To create > 2 outcomes you can nest N "if then else" statements. For example, let's create a program with 3 conditions where the LED's are red at rest, blink green when you tap the robot on the table, or blink blue when I pitch the robot forward:

void startProgram()
{
controlSystemIsOn = false;
while (1)
{
// green if tapped
if ((accelSensorZUp > 5))
{
setRgbLed(0, 255, 0);
delay(1);
}
// blue if pitched forward
else
{
if ((imuPitchAngle <= -45))
{
setRgbLed(0, 0, 255);
delay(1);
}
// red at rest
else
{
setRgbLed(255, 0, 0);
}
}
}
}

### Else if

Else If is used after an if statement to create conditional else logic. This is not available in the block canvas.
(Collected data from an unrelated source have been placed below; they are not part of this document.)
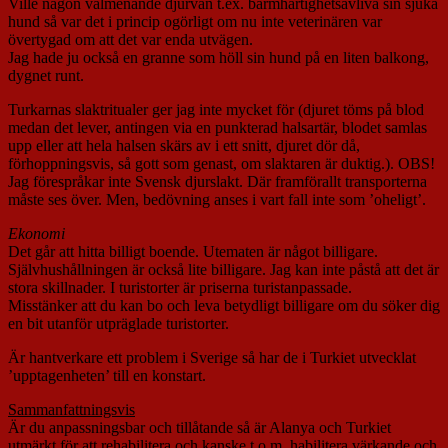
Ville någon välmenande djurvän t.ex. barmhärtighetsavliva sin sjuka
hund så var det i princip ogörligt om nu inte veterinären var
övertygad om att det var enda utvägen.
Jag hade ju också en granne som höll sin hund på en liten balkong,
dygnet runt.
Turkarnas slaktritualer ger jag inte mycket för (djuret töms på blod
medan det lever, antingen via en punkterad halsartär, blodet samlas
upp eller att hela halsen skärs av i ett snitt, djuret dör då,
förhoppningsvis, så gott som genast, om slaktaren är duktig.). OBS!
Jag förespråkar inte Svensk djurslakt. Där framförallt transporterna
måste ses över. Men, bedövning anses i vart fall inte som ’oheligt’.
Ekonomi
Det går att hitta billigt boende. Utematen är något billigare.
Självhushållningen är också lite billigare. Jag kan inte påstå att det är
stora skillnader. I turistorter är priserna turistanpassade.
Misstänker att du kan bo och leva betydligt billigare om du söker dig
en bit utanför utpräglade turistorter.
Är hantverkare ett problem i Sverige så har de i Turkiet utvecklat
’upptagenheten’ till en konstart.
Sammanfattningsvis
Är du anpassningsbar och tillåtande så är Alanya och Turkiet
utmärkt för att rehabilitera och kanske t.o.m. habilitera värkande och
if (true) // code to evaluate a condition
{
// code executed if condition is true
}
else if (true) // code to evaluate a condition
{
// code executed if condition is true
}

For example, to create a statement where the LED's are red at rest, green with a light tap, and blue with a hard tap use, use:

void startProgram()
{
while (1)
{
// red at rest
if (accelSensorZUp < 3)
{
setRgbLed(255, 0, 0);
}
// green if tapped lightly
else if (accelSensorZUp < 7)
{
setRgbLed(0, 255, 0);
delay(1);
}
// blue if tapped hard
else
{
setRgbLed(0, 0, 255);
delay(1);
}
}
}

### Wait

Wait requires a child sequence (typically a function) to be completed before the main loop contiues. This is not available in the block canvas. For example, to create a program where a function must be complete before returning to the main loop, use:

void red()
{
setRgbLed(255,0,0);
delay(3);
wait;
}

void startProgram()
{
red();
setRgbLed(0,255,0);
}

### Return

Return terminates the execution of a function and returns control to the calling function. A return statement can also return a value to the calling function. This is not available in the block canvas. See our modulo operand function for an example.